GHQ占領下の日本では、戦犯の烙印を押された軍人が処刑されただけでなく(極東国際軍事裁判)、要職にいた各界の人間が公職追放になった。マスコミや出版業界も「プレスコード」と呼ばれる検閲が行われ、日本を賛美することは許されなかった。戦時中に三島が属していた日本浪曼派の保田與重郎や佐藤春夫、その周辺の中河与一や林房雄らは、戦後に左翼文学者や日和見作家などから戦争協力の「戦犯文学者」として糾弾された[166][167][168]。日本浪曼派の中で〈天才気取りであった少年〉の三島は、〈二十歳で、早くも時代おくれになつてしまつた自分〉を発見して途方に暮れ、戦後は〈誰からも一人前に扱つてもらへない非力な一学生〉にすぎなくなってしまったことを自覚し、焦燥感を覚える[53]。
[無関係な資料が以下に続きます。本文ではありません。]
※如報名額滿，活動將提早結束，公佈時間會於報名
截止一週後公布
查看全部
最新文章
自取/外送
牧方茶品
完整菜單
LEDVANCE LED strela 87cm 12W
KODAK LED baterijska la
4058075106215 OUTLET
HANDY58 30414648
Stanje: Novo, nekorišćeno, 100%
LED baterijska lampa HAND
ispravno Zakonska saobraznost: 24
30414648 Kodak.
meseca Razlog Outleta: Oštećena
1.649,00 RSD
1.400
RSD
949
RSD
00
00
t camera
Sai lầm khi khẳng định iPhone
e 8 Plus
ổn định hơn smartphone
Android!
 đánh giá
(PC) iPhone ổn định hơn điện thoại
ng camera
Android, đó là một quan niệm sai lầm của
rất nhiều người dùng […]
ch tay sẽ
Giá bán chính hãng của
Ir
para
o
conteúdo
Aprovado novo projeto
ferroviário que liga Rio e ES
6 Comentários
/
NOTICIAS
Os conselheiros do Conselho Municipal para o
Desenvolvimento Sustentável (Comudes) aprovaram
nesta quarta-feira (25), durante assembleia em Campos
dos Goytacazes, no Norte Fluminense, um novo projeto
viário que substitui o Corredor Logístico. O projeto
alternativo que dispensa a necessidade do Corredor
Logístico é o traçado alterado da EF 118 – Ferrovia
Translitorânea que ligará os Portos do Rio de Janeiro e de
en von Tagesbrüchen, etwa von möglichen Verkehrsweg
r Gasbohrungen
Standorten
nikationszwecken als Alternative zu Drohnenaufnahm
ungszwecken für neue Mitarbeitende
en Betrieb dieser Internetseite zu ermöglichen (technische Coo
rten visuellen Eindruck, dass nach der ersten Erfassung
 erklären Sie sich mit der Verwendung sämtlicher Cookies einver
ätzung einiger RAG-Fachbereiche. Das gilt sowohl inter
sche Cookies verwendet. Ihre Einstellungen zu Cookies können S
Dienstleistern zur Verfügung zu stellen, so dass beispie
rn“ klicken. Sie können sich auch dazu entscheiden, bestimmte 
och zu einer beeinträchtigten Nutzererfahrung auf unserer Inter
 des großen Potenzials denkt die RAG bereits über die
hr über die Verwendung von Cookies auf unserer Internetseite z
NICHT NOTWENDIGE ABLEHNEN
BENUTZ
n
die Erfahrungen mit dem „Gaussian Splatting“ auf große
戦争の混乱で『文藝世紀』の発刊は戦後も中絶したまま、「中世」は途中までしか発表されていなかった[53]。三島は終戦前、川端康成から「中世」や『文藝文化』で発表された作品を読んでいるという手紙を受け取っていたが[148]、川端がその作品の賞讃を誰かに洩らしていたという噂も耳にしていた[53]。
それを頼みの綱にし、〈何か私を勇気づける事情〉も持っていた三島は、「中世」と新作短編「煙草」の原稿を携え、帝大の冬休み中の1946年(昭和21年)1月27日、鎌倉二階堂に住む川端のもとを初めて訪れた[53][169]。慎重深く礼儀を重んじる三島は、その際に野田宇太郎の紹介状も持参した[147][170][注釈 10]。
三島は川端について、〈戦争がをはつたとき、氏は次のやうな意味の言葉を言はれた。「私はこれからもう、日本の哀しみ、日本の美しさしか歌ふまい」――これは一管の笛のなげきのやうに聴かれて、私の胸を搏つた〉と語り[171]、川端の『抒情歌』などに顕著な、単に抒情的・感覚的なだけではない〈霊と肉との一致〉、〈真昼の神秘の世界〉にも深い共感性を抱いていた[67][172][173]。そういった心霊的なものへの感性は、三島の「花ざかりの森」や「中世」にも見られ、川端の作品世界と相通ずるものであった[67]。
同年2月、三島は七丈書院を合併した筑摩書房の雑誌『展望』編集長の臼井吉見を訪ね、8作の原稿(花ざかりの森、中世、サーカス、岬にての物語、彩絵硝子、煙草、など)を持ち込んだ[53][174][175]。